When studying statistics and machine learning, I come across the concept of "likelihood". First of all, I received some comments that I could not read it, but it is "likelihood". It's "plausible", isn't it? Dog: dog: not w If you understand the probability function and probability density function, you can handle this likelihood mathematically, but I would like to try to explain it graphically for a slightly intuitive understanding.
The full code can also be found on Github (https://github.com/matsuken92/Qiita_Contents/blob/master/General/Likelihood.ipynb).
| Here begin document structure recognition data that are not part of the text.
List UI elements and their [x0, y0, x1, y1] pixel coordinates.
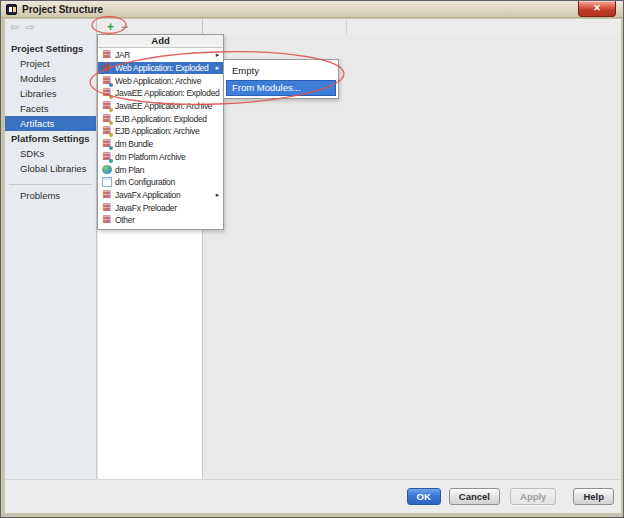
menu-item-dm-configuration[interactable]: dm Configuration — [98, 176, 223, 189]
menu-item-jar[interactable]: JAR — [98, 49, 223, 62]
sidebar-divider — [9, 184, 92, 185]
web-app-icon — [102, 76, 112, 86]
sidebar-list: Project Settings Project Modules Librari… — [5, 41, 96, 203]
menu-item-ejb-application-archive[interactable]: EJB Application: Archive — [98, 125, 223, 138]
other-icon — [102, 215, 112, 225]
section-header-project-settings: Project Settings — [5, 41, 96, 56]
section-header-platform-settings: Platform Settings — [5, 131, 96, 146]
popup-menu-title: Add — [98, 35, 223, 48]
javafx-app-icon — [102, 190, 112, 200]
javafx-preloader-icon — [102, 203, 112, 213]
add-popup-menu: Add JAR Web Application: Exploded Web Ap… — [97, 34, 224, 230]
javaee-app-icon — [102, 88, 112, 98]
history-nav: ⇦⇨ — [10, 21, 40, 34]
ejb-app-icon — [102, 126, 112, 136]
menu-item-javafx-preloader[interactable]: JavaFx Preloader — [98, 201, 223, 214]
dm-bundle-icon — [102, 139, 112, 149]
titlebar: Project Structure — [1, 1, 623, 18]
button-bar: OK Cancel Apply Help — [5, 479, 621, 513]
sidebar-item-libraries[interactable]: Libraries — [5, 86, 96, 101]
menu-item-dm-bundle[interactable]: dm Bundle — [98, 138, 223, 151]
cancel-button[interactable]: Cancel — [449, 488, 500, 505]
dm-plan-icon — [102, 165, 112, 174]
sidebar-item-project[interactable]: Project — [5, 56, 96, 71]
submenu-item-empty[interactable]: Empty — [226, 62, 336, 80]
menu-item-web-application-archive[interactable]: Web Application: Archive — [98, 74, 223, 87]
menu-item-other[interactable]: Other — [98, 214, 223, 227]
toolbar-separator — [346, 19, 347, 34]
artifacts-toolbar: + − — [98, 19, 202, 34]
artifact-editor-area — [204, 34, 621, 479]
menu-item-ejb-application-exploded[interactable]: EJB Application: Exploded — [98, 112, 223, 125]
web-app-icon — [102, 63, 112, 73]
forward-icon[interactable]: ⇨ — [25, 21, 34, 33]
add-artifact-icon[interactable]: + — [107, 21, 114, 33]
intellij-app-icon — [6, 4, 17, 15]
sidebar-item-artifacts[interactable]: Artifacts — [5, 116, 96, 131]
dm-config-icon — [102, 177, 112, 187]
menu-item-javaee-application-exploded[interactable]: JavaEE Application: Exploded — [98, 87, 223, 100]
submenu-item-from-modules[interactable]: From Modules... — [226, 80, 336, 96]
menu-item-dm-platform-archive[interactable]: dm Platform Archive — [98, 151, 223, 164]
menu-item-dm-plan[interactable]: dm Plan — [98, 163, 223, 176]
javaee-app-icon — [102, 101, 112, 111]
help-button[interactable]: Help — [573, 488, 614, 505]
sidebar-item-problems[interactable]: Problems — [5, 188, 96, 203]
menu-item-javaee-application-archive[interactable]: JavaEE Application: Archive — [98, 100, 223, 113]
close-button[interactable]: ✕ — [578, 1, 616, 17]
ok-button[interactable]: OK — [407, 488, 441, 505]
back-icon[interactable]: ⇦ — [10, 21, 19, 33]
menu-item-javafx-application[interactable]: JavaFx Application — [98, 189, 223, 202]
dm-archive-icon — [102, 152, 112, 162]
sidebar-item-modules[interactable]: Modules — [5, 71, 96, 86]
remove-artifact-icon[interactable]: − — [121, 21, 128, 33]
menu-item-web-application-exploded[interactable]: Web Application: Exploded — [98, 62, 223, 75]
sidebar-item-sdks[interactable]: SDKs — [5, 146, 96, 161]
project-structure-dialog: Project Structure ✕ ⇦⇨ Project Settings … — [0, 0, 624, 518]
sidebar-item-global-libraries[interactable]: Global Libraries — [5, 161, 96, 176]
sidebar-item-facets[interactable]: Facets — [5, 101, 96, 116]
apply-button[interactable]: Apply — [510, 488, 556, 505]
jar-icon — [102, 50, 112, 60]
ejb-app-icon — [102, 114, 112, 124]
settings-sidebar: ⇦⇨ Project Settings Project Modules Libr… — [5, 19, 97, 479]
popup-menu-items: JAR Web Application: Exploded Web Applic… — [98, 48, 223, 229]
web-app-exploded-submenu: Empty From Modules... — [223, 59, 339, 99]
window-title: Project Structure — [22, 4, 103, 15]
dialog-body: ⇦⇨ Project Settings Project Modules Libr… — [5, 19, 621, 513]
The probability density function of the normal distribution is
f(x)={1 \over \sqrt{2\pi\sigma^{2}}} \exp \left(-{1 \over 2}{(x-\mu)^2 \over \sigma^2} \right)
Can be expressed as. It looks like this in a graph.
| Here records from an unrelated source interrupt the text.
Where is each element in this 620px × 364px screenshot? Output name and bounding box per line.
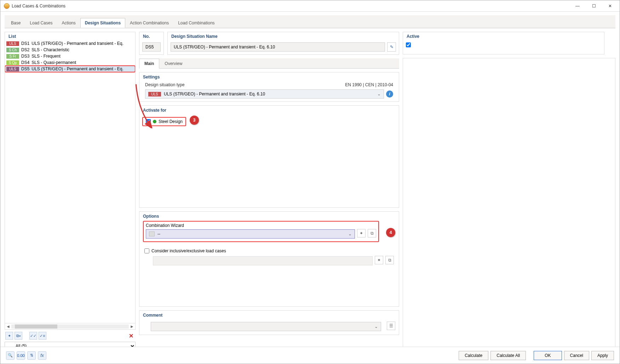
name-label: Design Situation Name <box>168 32 399 40</box>
tab-action-combinations[interactable]: Action Combinations <box>125 18 173 28</box>
tab-actions[interactable]: Actions <box>57 18 80 28</box>
list-item[interactable]: ULS DS5 ULS (STR/GEO) - Permanent and tr… <box>5 66 135 72</box>
list-item-name: ULS (STR/GEO) - Permanent and transient … <box>31 66 123 71</box>
wizard-swatch-icon <box>149 231 155 236</box>
minimize-button[interactable]: — <box>569 1 586 11</box>
comment-header: Comment <box>139 311 399 319</box>
no-label: No. <box>139 32 163 40</box>
tab-load-combinations[interactable]: Load Combinations <box>173 18 219 28</box>
sub-tabs: Main Overview <box>139 58 399 69</box>
bottom-bar: 🔍 0.00 ⇅ fx Calculate Calculate All OK C… <box>0 347 620 364</box>
wizard-value: -- <box>157 231 160 236</box>
settings-box: Settings Design situation type EN 1990 |… <box>139 72 399 102</box>
edit-name-button[interactable]: ✎ <box>387 42 396 52</box>
list-item-name: SLS - Quasi-permanent <box>31 60 76 65</box>
consider-checkbox[interactable] <box>144 248 149 253</box>
delete-button[interactable]: ✕ <box>127 332 135 340</box>
activate-header: Activate for <box>139 106 399 114</box>
copy-item-button[interactable]: ⧉▾ <box>15 332 22 340</box>
active-label: Active <box>403 32 604 40</box>
comment-edit-button[interactable]: ☰ <box>387 322 395 330</box>
list-item-id: DS2 <box>21 47 29 52</box>
ok-button[interactable]: OK <box>534 351 562 360</box>
cancel-button[interactable]: Cancel <box>564 351 589 360</box>
calculate-all-button[interactable]: Calculate All <box>490 351 526 360</box>
list-item-id: DS1 <box>21 41 29 46</box>
info-icon[interactable]: i <box>386 90 393 98</box>
uncheck-button[interactable]: ✓≡ <box>39 332 46 340</box>
wizard-combo[interactable]: -- ⌄ <box>146 229 355 239</box>
wizard-group: Combination Wizard -- ⌄ ✦ ⧉ <box>143 221 379 242</box>
list-header: List <box>5 32 135 40</box>
badge: S Ch <box>6 48 19 52</box>
consider-new-button[interactable]: ✦ <box>375 256 383 264</box>
list-toolbar: ✦ ⧉▾ ✓✓ ✓≡ ✕ <box>5 330 136 342</box>
options-box: Options Combination Wizard -- ⌄ ✦ ⧉ <box>139 211 399 307</box>
annotation-3: 3 <box>190 116 199 125</box>
type-value: ULS (STR/GEO) - Permanent and transient … <box>164 92 265 96</box>
comment-field[interactable]: ⌄ <box>151 322 381 331</box>
horizontal-scrollbar[interactable]: ◄► <box>5 323 135 329</box>
consider-label: Consider inclusive/exclusive load cases <box>151 248 226 253</box>
steel-design-group: Steel Design <box>142 117 186 126</box>
list-item-id: DS5 <box>21 66 29 71</box>
list-item[interactable]: S Ch DS2 SLS - Characteristic <box>5 47 135 53</box>
type-label: Design situation type <box>145 82 184 87</box>
app-icon <box>4 3 10 9</box>
tab-load-cases[interactable]: Load Cases <box>25 18 57 28</box>
list-item[interactable]: S Qp DS4 SLS - Quasi-permanent <box>5 59 135 66</box>
calculate-button[interactable]: Calculate <box>459 351 488 360</box>
list-item-name: SLS - Frequent <box>31 54 60 59</box>
steel-design-checkbox[interactable] <box>146 119 151 124</box>
green-dot-icon <box>153 120 156 123</box>
no-panel: No. DS5 <box>139 32 164 55</box>
badge: ULS <box>6 41 19 46</box>
fx-icon[interactable]: fx <box>38 351 46 360</box>
name-panel: Design Situation Name ULS (STR/GEO) - Pe… <box>167 32 399 55</box>
subtab-main[interactable]: Main <box>139 59 159 69</box>
active-checkbox[interactable] <box>406 42 411 47</box>
check-all-button[interactable]: ✓✓ <box>29 332 37 340</box>
apply-button[interactable]: Apply <box>591 351 614 360</box>
wizard-copy-button[interactable]: ⧉ <box>368 229 376 237</box>
list-item-id: DS3 <box>21 54 29 59</box>
new-item-button[interactable]: ✦ <box>5 332 13 340</box>
settings-header: Settings <box>139 72 399 81</box>
list-panel: List ULS DS1 ULS (STR/GEO) - Permanent a… <box>5 32 136 330</box>
list-item[interactable]: S Fr DS3 SLS - Frequent <box>5 53 135 59</box>
name-field[interactable]: ULS (STR/GEO) - Permanent and transient … <box>171 42 385 52</box>
consider-field <box>153 256 373 265</box>
wizard-label: Combination Wizard <box>146 223 376 228</box>
subtab-overview[interactable]: Overview <box>159 59 188 69</box>
options-header: Options <box>139 212 399 220</box>
no-field[interactable]: DS5 <box>142 42 161 52</box>
decimals-icon[interactable]: 0.00 <box>17 351 25 360</box>
badge: S Qp <box>6 60 19 65</box>
search-icon[interactable]: 🔍 <box>6 351 15 360</box>
list-body[interactable]: ULS DS1 ULS (STR/GEO) - Permanent and tr… <box>5 40 135 323</box>
badge: S Fr <box>6 54 19 59</box>
list-item[interactable]: ULS DS1 ULS (STR/GEO) - Permanent and tr… <box>5 40 135 47</box>
maximize-button[interactable]: ☐ <box>586 1 602 11</box>
chevron-down-icon: ⌄ <box>377 92 381 96</box>
standard-label: EN 1990 | CEN | 2010-04 <box>345 82 393 87</box>
right-empty-panel <box>403 58 615 350</box>
list-item-name: SLS - Characteristic <box>31 47 69 52</box>
window-title: Load Cases & Combinations <box>12 4 569 8</box>
main-tabs: Base Load Cases Actions Design Situation… <box>5 15 615 28</box>
units-icon[interactable]: ⇅ <box>27 351 36 360</box>
badge: ULS <box>6 67 19 71</box>
chevron-down-icon: ⌄ <box>348 231 352 236</box>
list-item-id: DS4 <box>21 60 29 65</box>
tab-design-situations[interactable]: Design Situations <box>80 18 125 28</box>
title-bar: Load Cases & Combinations — ☐ ✕ <box>0 0 620 12</box>
consider-copy-button[interactable]: ⧉ <box>385 256 394 264</box>
tab-base[interactable]: Base <box>6 18 25 28</box>
type-badge: ULS <box>148 92 161 96</box>
active-panel: Active <box>403 32 604 54</box>
wizard-new-button[interactable]: ✦ <box>357 229 366 237</box>
close-button[interactable]: ✕ <box>602 1 618 11</box>
type-combo[interactable]: ULS ULS (STR/GEO) - Permanent and transi… <box>145 89 384 99</box>
chevron-down-icon: ⌄ <box>374 324 381 329</box>
annotation-4: 4 <box>386 228 395 237</box>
(Figure of normal distribution with mean 10 and standard deviation 3)
%matplotlib inline
import matplotlib.pyplot as plt
import matplotlib.cm as cm
import numpy as np
import seaborn as sns
import numpy.random as rd
m = 10
s = 3
min_x = m-4*s
max_x = m+4*s
x = np.linspace(min_x, max_x, 201)
y = (1/np.sqrt(2*np.pi*s**2))*np.exp(-0.5*(x-m)**2/s**2)
plt.figure(figsize=(8,5))
plt.xlim(min_x, max_x)
plt.ylim(0,max(y)*1.1)
plt.plot(x,y)
plt.show()
In this figure, the values of the two parameters, mean $ \ mu $ and standard deviation $ \ sigma $, are fixed (in the case of the above figure, mean $ \ mu = 10 $, standard deviation $ \ sigma = 3 $). , $ X $ is taken as a variable on the horizontal axis. The vertical axis as the output is the probability density $ f (x) $.
The basic concept of the likelihood function is to answer the question, "After sampling and observing the data, what parameters did the data originally come from?" So, I think there is an inversely probabilistic Bayes' theorem. (In fact, likelihood is a component of Bayes' theorem)
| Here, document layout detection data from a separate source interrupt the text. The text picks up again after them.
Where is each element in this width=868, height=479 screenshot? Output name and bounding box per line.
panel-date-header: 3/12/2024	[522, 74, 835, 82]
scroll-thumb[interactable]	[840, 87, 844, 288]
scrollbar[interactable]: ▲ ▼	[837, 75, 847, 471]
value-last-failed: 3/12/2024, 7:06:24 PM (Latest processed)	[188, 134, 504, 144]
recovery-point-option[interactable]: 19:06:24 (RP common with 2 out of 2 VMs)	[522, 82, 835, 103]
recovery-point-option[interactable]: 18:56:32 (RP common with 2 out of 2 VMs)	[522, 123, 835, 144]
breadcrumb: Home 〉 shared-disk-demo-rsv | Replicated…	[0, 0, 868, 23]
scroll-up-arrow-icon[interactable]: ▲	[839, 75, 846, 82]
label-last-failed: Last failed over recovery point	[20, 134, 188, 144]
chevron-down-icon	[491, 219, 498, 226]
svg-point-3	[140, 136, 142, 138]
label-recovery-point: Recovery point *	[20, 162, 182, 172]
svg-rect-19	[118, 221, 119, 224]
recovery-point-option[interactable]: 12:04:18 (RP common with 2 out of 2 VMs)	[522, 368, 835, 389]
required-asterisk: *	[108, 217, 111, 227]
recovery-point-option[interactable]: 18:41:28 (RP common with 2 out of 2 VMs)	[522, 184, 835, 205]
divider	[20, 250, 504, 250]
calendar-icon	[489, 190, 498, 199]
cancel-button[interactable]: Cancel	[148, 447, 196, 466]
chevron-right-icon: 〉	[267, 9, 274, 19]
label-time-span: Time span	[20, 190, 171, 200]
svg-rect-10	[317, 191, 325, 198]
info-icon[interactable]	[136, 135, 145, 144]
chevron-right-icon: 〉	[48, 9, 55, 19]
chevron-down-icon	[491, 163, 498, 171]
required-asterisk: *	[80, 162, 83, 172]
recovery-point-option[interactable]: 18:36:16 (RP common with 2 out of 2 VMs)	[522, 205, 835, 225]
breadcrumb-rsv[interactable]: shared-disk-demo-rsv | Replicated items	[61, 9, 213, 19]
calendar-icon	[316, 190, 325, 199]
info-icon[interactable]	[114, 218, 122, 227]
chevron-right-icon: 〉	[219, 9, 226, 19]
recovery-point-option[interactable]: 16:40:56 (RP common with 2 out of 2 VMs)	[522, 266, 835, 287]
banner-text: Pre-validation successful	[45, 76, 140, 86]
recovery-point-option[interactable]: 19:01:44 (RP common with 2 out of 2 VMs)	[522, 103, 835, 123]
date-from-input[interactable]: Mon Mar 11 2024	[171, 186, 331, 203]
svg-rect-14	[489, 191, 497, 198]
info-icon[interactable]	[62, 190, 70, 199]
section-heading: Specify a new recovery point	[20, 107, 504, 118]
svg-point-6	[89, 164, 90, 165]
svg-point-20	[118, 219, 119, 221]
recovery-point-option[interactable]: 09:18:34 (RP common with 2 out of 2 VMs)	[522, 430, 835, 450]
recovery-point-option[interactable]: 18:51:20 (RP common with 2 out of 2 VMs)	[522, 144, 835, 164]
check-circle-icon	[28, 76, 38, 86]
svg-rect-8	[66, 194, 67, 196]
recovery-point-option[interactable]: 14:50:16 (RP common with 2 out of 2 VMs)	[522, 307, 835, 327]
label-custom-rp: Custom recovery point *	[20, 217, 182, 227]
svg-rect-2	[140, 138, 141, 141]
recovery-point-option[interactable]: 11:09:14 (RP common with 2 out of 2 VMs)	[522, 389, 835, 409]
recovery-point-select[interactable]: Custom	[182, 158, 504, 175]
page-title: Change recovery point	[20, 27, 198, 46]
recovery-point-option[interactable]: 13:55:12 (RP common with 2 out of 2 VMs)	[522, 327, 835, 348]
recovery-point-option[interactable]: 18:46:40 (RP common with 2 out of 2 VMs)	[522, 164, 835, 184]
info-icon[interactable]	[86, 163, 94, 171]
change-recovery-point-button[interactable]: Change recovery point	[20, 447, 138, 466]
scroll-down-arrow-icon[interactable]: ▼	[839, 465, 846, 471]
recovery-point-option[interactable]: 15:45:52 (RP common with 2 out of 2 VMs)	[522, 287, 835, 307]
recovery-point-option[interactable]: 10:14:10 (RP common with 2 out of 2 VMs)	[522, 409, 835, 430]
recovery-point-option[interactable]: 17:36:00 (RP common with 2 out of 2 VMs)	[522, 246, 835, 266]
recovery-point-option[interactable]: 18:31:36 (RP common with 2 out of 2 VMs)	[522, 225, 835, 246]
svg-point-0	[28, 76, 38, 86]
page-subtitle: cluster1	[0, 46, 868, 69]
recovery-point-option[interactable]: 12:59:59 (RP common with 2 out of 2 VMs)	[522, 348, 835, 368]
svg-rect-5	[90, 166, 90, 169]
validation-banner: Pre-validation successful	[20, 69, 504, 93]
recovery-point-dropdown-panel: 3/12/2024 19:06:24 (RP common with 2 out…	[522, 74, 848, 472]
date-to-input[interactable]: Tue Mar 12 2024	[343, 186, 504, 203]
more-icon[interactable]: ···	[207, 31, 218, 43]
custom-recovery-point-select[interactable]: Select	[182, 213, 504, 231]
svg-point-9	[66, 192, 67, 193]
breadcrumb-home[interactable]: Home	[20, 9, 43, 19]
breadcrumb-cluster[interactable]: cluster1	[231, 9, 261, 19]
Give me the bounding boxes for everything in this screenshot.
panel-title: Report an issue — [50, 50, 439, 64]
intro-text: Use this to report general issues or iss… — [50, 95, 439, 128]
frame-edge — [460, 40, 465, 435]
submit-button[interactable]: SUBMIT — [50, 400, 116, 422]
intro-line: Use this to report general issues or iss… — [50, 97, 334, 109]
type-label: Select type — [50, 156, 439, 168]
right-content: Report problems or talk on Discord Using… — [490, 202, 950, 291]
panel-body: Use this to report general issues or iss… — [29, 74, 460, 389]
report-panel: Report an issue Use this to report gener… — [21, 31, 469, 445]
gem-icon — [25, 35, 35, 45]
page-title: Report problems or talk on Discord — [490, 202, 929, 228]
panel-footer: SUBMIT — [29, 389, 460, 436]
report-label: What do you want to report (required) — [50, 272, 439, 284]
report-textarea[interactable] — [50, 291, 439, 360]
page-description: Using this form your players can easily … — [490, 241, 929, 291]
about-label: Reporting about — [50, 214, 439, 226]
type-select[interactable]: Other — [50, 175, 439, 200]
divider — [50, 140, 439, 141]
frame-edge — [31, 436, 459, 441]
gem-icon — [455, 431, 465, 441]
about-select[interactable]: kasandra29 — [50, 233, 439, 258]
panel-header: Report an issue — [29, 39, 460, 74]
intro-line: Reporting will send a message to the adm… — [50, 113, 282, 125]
(Hereafter, the term data is referred to as a sample).
Here we get 10 samples ($ {\ bf x} = (x_1, x_2, \ cdots, x_ {10}) $), which we know follow a normal distribution, but mean $ \ mu Consider a situation where it is unclear what the values of the two parameters $ and standard deviation $ \ sigma $ are.
plt.figure(figsize=(8,2))
rd.seed(7)
data = rd.normal(10, 3, 10, )
plt.scatter(data, np.zeros_like(data), c="r", s=50)
First, let us consider the "joint distribution with 10 samples having this value". We also assume that these 10 samples are iid (independent identical distribution: samples taken independently from the same distribution). Since it is independent, it can be expressed as the product of each probability density.
P(x_1, x_2,\cdots,x_{10}) = P(x_1)P(x_2)\cdots P(x_{10})
It will be. Since $ P (x_i) $ was all normally distributed here,
P(x_1, x_2,\cdots,x_{10}) = f(x_1)f(x_2)\cdots f(x_{10})
It is also good. If you expand this further and write
P(x_1, x_2,\cdots,x_{10}) = \prod_{i=1}^{10} {1 \over \sqrt{2\pi\sigma^{2}}} \exp \left(-{1 \over 2}{(x_i-\mu)^2 \over \sigma^2} \right)
is. The specimen $ x_i $ is now inside $ \ exp (\ cdot) $.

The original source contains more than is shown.